A few researchers who I would call ‘cutting edge’ (given that they conducted this research over 10 years ago) have explored use of virtual reality technologies in the training of psychologists. Wilkinson and Bazile (2019) used augmented and immersive reality to create virtual role plays. The VR headset allowed students to watch the role-play from the first-person perspective and experience what it would be like sitting in a room with a client. Students highlighted the authenticity of the simulated experience; researchers reported that whilst observing the students during simulation they frequently made use of non-verbal gestures such as nodding their head which is indicative of a real-life response. As a practicing clinician I can certainly see how this experience would exceed the traditional role-play as a more authentic learning opportunity.
Parsons et al. (2008) reported on the use of Virtual Human Agent (VHA) technology to create a role play with a Virtual Patient (VP). They found that as the VP could interact with the novice clinicians this enabled them to behave as they might normally during a clinical encounter. What I found interesting as I explored VHA further was that the technology is now so advanced that virtual agents are being used to deliver health care information and support! The caveat here is that such VHA are not being used in place of an actual human but in situations where supply outweighs demand. Still, the mind boggles.
Creating my own immersive reality tools to use in my teaching still feels a little beyond me at this point, unless it was tackled as part of a team, but use of virtual reality technology such as SeekBeak may be an initial step I could take.
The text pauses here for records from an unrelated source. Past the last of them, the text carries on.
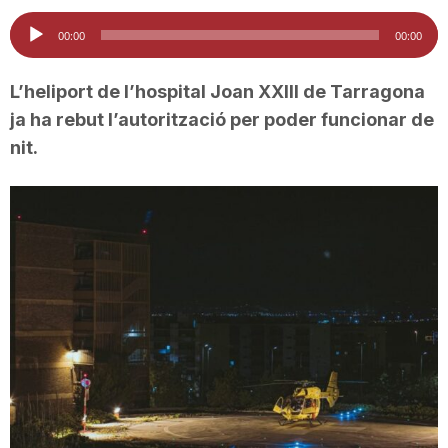
i
Reproductor
00:00
00:00
d'àudio
u
L’heliport de l’hospital Joan XXIII de Tarragona
ja ha rebut l’autorització per poder funcionar de
nit.
t
a
t
d
e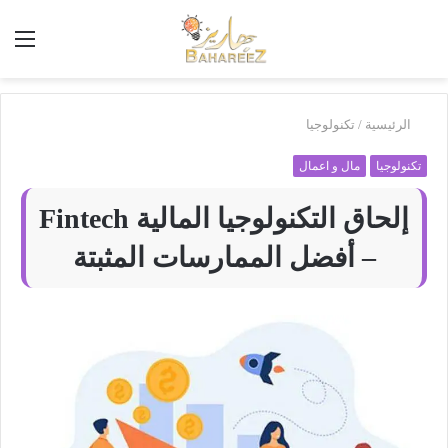
أبحث
الق
في
بَهاريز
الرئيسية
/
تكنولوجيا
تكنولوجيا
مال و اعمال
إلحاق التكنولوجيا المالية Fintech
– أفضل الممارسات المثبتة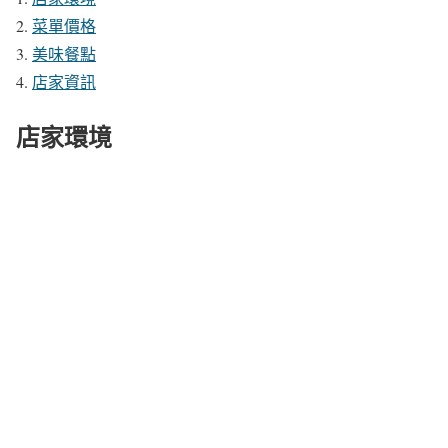
菜單價格
美味餐點
店家資訊
店家環境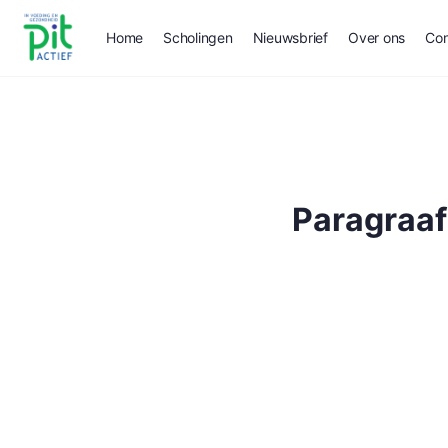
Home
Scholingen
Nieuwsbrief
Over ons
Con
Paragraaf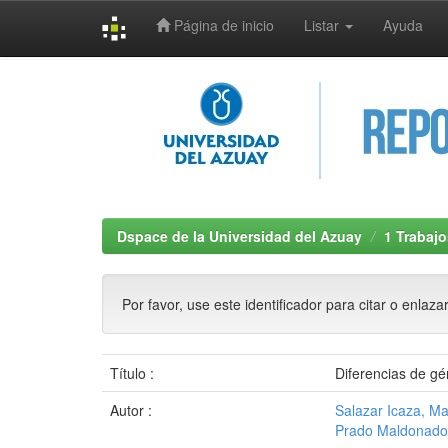
Página de inicio
Listar
Ayuda
Skip
navigation
Dspace de la Universidad del Azuay
1 Trabajo
Por favor, use este identificador para citar o enlaza
Título :
Diferencias de gén
Autor :
Salazar Icaza, Ma
Prado Maldonado,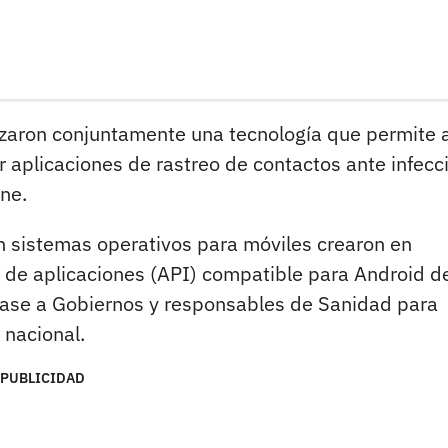
anzaron conjuntamente una tecnología que permite a
r aplicaciones de rastreo de contactos ante infecc
ne.
n sistemas operativos para móviles crearon en
 de aplicaciones (API) compatible para Android d
base a Gobiernos y responsables de Sanidad para
l nacional.
PUBLICIDAD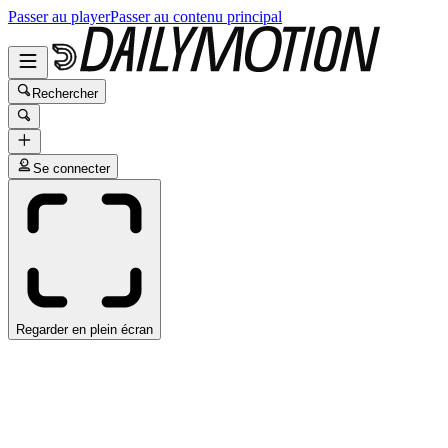
Passer au player
Passer au contenu principal
Rechercher
Se connecter
Regarder en plein écran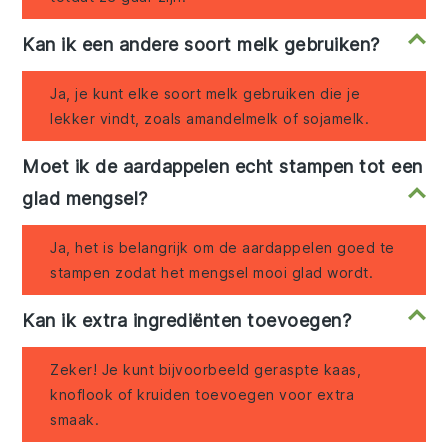
Kan ik een andere soort melk gebruiken?
Ja, je kunt elke soort melk gebruiken die je
lekker vindt, zoals amandelmelk of sojamelk.
Moet ik de aardappelen echt stampen tot een
glad mengsel?
Ja, het is belangrijk om de aardappelen goed te
stampen zodat het mengsel mooi glad wordt.
Kan ik extra ingrediënten toevoegen?
Zeker! Je kunt bijvoorbeeld geraspte kaas,
knoflook of kruiden toevoegen voor extra
smaak.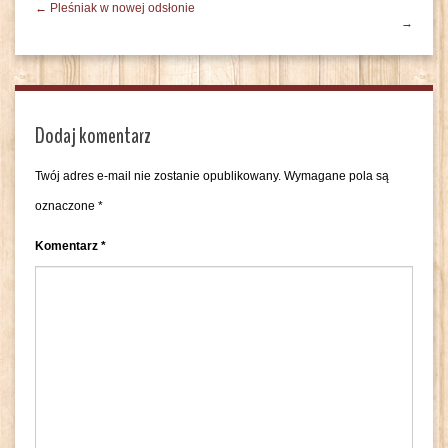
← Pleśniak w nowej odsłonie
→
Dodaj komentarz
Twój adres e-mail nie zostanie opublikowany.
Wymagane pola są
oznaczone
*
Komentarz
*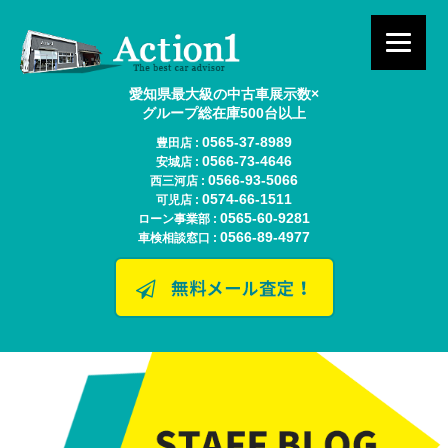
愛知県最大級の中古車展示数×
グループ総在庫500台以上
0565-37-8989
豊田店 :
0566-73-4646
安城店 :
0566-93-5066
西三河店 :
0574-66-1511
可児店 :
0565-60-9281
ローン事業部 :
0566-89-4977
車検相談窓口 :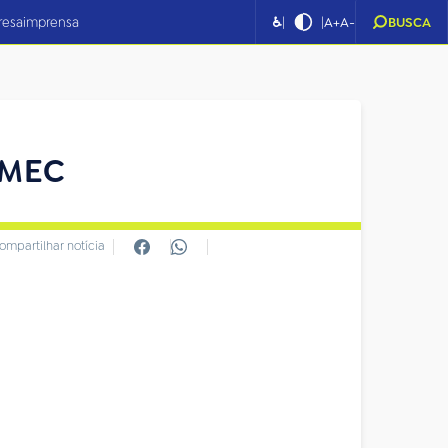
|
|
resa
imprensa
♿
A+
A-
BUSCA
 MEC
ompartilhar notícia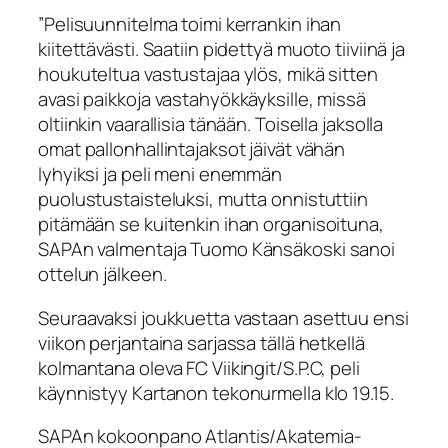
”Pelisuunnitelma toimi kerrankin ihan
kiitettävästi. Saatiin pidettyä muoto tiiviinä ja
houkuteltua vastustajaa ylös, mikä sitten
avasi paikkoja vastahyökkäyksille, missä
oltiinkin vaarallisia tänään. Toisella jaksolla
omat pallonhallintajaksot jäivät vähän
lyhyiksi ja peli meni enemmän
puolustustaisteluksi, mutta onnistuttiin
pitämään se kuitenkin ihan organisoituna,
SAPAn valmentaja Tuomo Känsäkoski sanoi
ottelun jälkeen.
Seuraavaksi joukkuetta vastaan asettuu ensi
viikon perjantaina sarjassa tällä hetkellä
kolmantana oleva FC Viikingit/S.P.C, peli
käynnistyy Kartanon tekonurmella klo 19.15.
SAPAn kokoonpano Atlantis/Akatemia-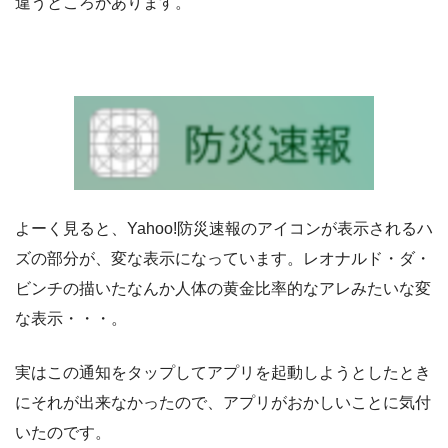
違うところがあります。
よーく見ると、Yahoo!防災速報のアイコンが表示されるハ
ズの部分が、変な表示になっています。レオナルド・ダ・
ビンチの描いたなんか人体の黄金比率的なアレみたいな変
な表示・・・。
実はこの通知をタップしてアプリを起動しようとしたとき
にそれが出来なかったので、アプリがおかしいことに気付
いたのです。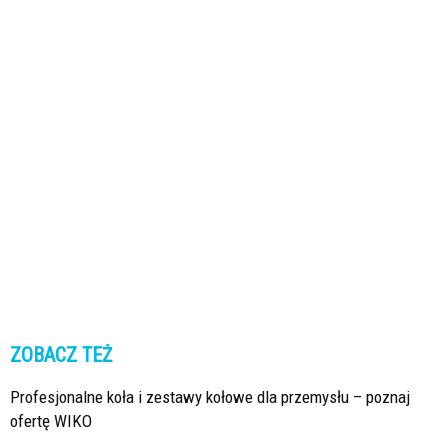
ZOBACZ TEŻ
Profesjonalne koła i zestawy kołowe dla przemysłu – poznaj
ofertę WIKO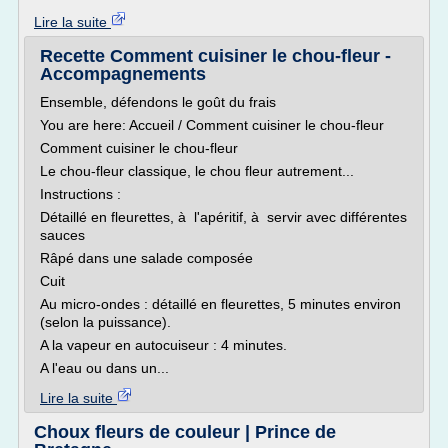
Lire la suite
Recette Comment cuisiner le chou-fleur -
Accompagnements
Ensemble, défendons le goût du frais
You are here: Accueil / Comment cuisiner le chou-fleur
Comment cuisiner le chou-fleur
Le chou-fleur classique, le chou fleur autrement...
Instructions :
Détaillé en fleurettes, à l'apéritif, à servir avec différentes
sauces
Râpé dans une salade composée
Cuit
Au micro-ondes : détaillé en fleurettes, 5 minutes environ
(selon la puissance).
A la vapeur en autocuiseur : 4 minutes.
A l'eau ou dans un...
Lire la suite
Choux fleurs de couleur | Prince de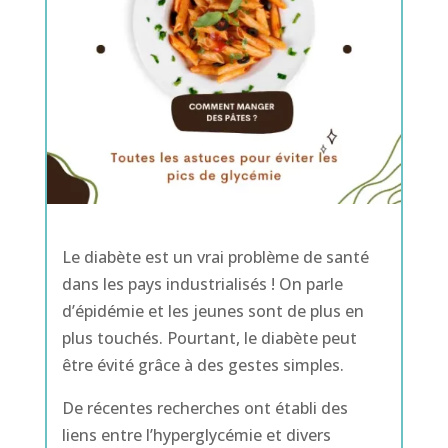
Le diabète est un vrai problème de santé
dans les pays industrialisés ! On parle
d’épidémie et les jeunes sont de plus en
plus touchés. Pourtant, le diabète peut
être évité grâce à des gestes simples.
De récentes recherches ont établi des
liens entre l’hyperglycémie et divers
I for one really enjoyed exploring this technology and can see many potential uses in creating authentic learning experiences for psychology trainees. For now, immersive reality can be a vision for the future, especially since we are all also still in lockdown and video creation in public places feels like a dream…..
Cochrane, T., Aiello, S., Cook, S., Aguayo, C., & Wilkinson, N. (2020). MESH360: a framework for designing MMR-enhanced clinical simulations. Research in Learning Technology, 28. https://doi.org/10.25304/rlt.v28.2357
Parsons, T. D., Kenny, P., Ntuen, C. A., Pataki, C. S., Pato, M. T., Rizzo, A. A., St-George, C., & Sugar, J. (2008). Objective structured clinical interview training using a virtual human patient. Studies in health technology and informatics, 132, 357–362.